O caso de Noa é, como muitos outros, complexo. É impossível não ter em conta o sofrimento desta jovem holandesa mas também não podemos ser insensíveis a uma nova cultura que a legalização da eutanásia acaba inevitavelmente por criar. Banalizar a morte, promover a ideia de que a morte pode ser a melhor solução para a resolução dos problemas que a vida cria a todos os seres humanos é também passar uma mensagem de facilitismo que de humana não tem nada.

E é aqui que entra o conceito das chamadas ‘rampas deslizantes’ — um perigo que vem sempre ao de cima quando falamos de eutanásia e de suicídio assistido. Helena Garrido já recordou esta segunda-feira no Observador, como a médida Isabel Garliça Neto já o tinha feito em 2018 , os alertas de Theo Boer.

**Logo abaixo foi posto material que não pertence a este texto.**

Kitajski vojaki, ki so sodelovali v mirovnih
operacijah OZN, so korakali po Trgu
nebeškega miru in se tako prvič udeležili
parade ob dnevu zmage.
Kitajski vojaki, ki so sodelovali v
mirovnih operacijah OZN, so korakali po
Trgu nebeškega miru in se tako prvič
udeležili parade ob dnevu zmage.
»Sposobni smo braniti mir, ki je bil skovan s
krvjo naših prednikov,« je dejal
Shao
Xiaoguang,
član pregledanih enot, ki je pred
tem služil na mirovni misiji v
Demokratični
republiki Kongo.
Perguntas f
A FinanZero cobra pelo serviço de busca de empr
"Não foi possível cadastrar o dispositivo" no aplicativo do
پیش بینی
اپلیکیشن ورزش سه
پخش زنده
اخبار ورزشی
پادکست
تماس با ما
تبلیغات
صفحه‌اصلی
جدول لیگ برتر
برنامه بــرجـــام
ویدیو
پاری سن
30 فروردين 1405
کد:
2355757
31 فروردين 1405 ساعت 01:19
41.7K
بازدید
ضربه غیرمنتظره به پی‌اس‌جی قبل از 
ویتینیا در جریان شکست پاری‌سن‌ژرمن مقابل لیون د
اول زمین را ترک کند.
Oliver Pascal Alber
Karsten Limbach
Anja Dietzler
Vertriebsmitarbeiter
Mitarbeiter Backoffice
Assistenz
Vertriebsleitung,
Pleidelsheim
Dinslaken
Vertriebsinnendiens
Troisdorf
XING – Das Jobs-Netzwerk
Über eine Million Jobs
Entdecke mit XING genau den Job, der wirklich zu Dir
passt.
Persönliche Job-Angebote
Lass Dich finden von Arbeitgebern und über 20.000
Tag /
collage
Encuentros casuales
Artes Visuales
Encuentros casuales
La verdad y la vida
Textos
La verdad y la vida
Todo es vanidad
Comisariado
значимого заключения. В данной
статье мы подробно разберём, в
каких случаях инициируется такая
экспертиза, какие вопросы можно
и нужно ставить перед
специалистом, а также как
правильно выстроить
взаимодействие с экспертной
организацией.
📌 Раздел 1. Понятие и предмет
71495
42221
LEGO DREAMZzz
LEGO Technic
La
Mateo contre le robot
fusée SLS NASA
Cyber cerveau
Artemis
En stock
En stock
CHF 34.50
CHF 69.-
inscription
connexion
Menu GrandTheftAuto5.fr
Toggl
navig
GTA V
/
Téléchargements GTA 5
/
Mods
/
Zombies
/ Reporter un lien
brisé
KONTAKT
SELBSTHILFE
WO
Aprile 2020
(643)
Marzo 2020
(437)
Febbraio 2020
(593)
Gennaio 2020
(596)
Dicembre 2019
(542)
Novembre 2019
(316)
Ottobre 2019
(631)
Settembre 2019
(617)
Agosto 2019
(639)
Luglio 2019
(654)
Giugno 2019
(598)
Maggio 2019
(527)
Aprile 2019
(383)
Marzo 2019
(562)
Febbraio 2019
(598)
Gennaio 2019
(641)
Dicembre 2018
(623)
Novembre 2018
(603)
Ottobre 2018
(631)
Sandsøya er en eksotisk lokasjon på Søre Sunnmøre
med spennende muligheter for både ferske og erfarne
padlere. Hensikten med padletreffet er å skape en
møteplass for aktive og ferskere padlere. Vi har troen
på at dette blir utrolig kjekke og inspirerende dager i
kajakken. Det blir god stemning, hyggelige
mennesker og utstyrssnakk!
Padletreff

Trata-se de um professor de Ética que fez parte das comissões holandesas que aprovavam os pedidos de eutanásia e que decidiu sair devido à banalização da morte medicamente assistida — só em 2018, a Holanda aprovou mais de 20 eutanásias por dia. E o que nos diz o professor Boer? Várias questões relevantes para um país, como Portugal, que está a pensar em aprovar uma lei semelhante:

  • Que a eutanásia e o suicídio deixou de ser aprovado como uma exceção para passar a ser cada vez mais uma regra;
  • Que as aprovações das comissões médicas holandesas vão muito além dos casos de sofrimento duradouro e insuportável;
  • Que há uma subnotificação de casos de doentes não terminais que estão relacionados com demência ou doença mental;
  • E que a aprovação de uma lei em 2002 para a eutanásia e o suicídio para casos muito específicos – que mesmo assim não está a ser cumprida -, abriu a porta para que surja uma lei em que aquelas práticas passam a ser aceites sem restrições para cidadãos idosos — ou seja, com mais de 70 anos, como se debate atualmente.

Resumindo e concluindo: o perigo das ‘rampas deslizantes’ existe mesmo.

5

O tema da eutanásia e do suicídio assistido não deve ser colocado no campo ideológico (esquerda/direita), religioso (católicos/não católicos) ou até geracional (velhos/novos). Existem pessoas a favor ou contra em qualquer um desses campos. Mas tenho de constatar algumas das contradições em que incorrem os progressistas que apoiam a legalização dessa prática.

Porque muitos deles são os mesmos que ignoraram anos a fio os avisos sobre o inverno demográfico em que Portugal está mergulhado (o que coloca em causa a nossa sustentabilidade enquanto país) e que preferem apostar em desespero na imigração para combater esse flagelo em vez de termos uma política global de apoio à natalidade e às famílias.

São também os mesmos que, como consequência de uma total inversão da pirâmide demográfica, se recusam a ver a falência da Segurança Social e a tremenda injustiça inter-geracional que estão a cometer face aos mais novos que estão a pagar as pensões a pagamento. Preferindo, por outro lado, continuar a garantir aos reformados que as suas pensões não serão cortadas — prejudicadando no futuro os filhos e os netos — para ganharem votos desse cada vez mais grupo eleitoral. E chegando até a prometer que baixarão a idade da reforma quando a prioridade, em nome da sustentabilidade e com a ajuda da ciência, deveria ser aumentar tal limite para manter as pessoas ativas.

E são também os mesmos que preferem continuar a ter um Estado monstruoso que tenta ir todas, alimentado de forma insaciável com cada vez mais impostos e contribuições, em vez, por exemplo, de ter um Serviço Nacional de Saúde competente em que os cuidados paliativos seriam uma área de referência.

Muitos dos que querem aprovar no Parlamento a eutanásia e o suicídio assistido são os mesmos que nada fazem para criar condições para o envelhecimento da população portuguesa. Em 2050 seremos o país mais envelhecido da Europa mas muito pouco ou nada está a ser feito para nos prepararmos para esse dia. Será o comprimido fatal para mais de 70 anos a solução para o envelhecimento da população?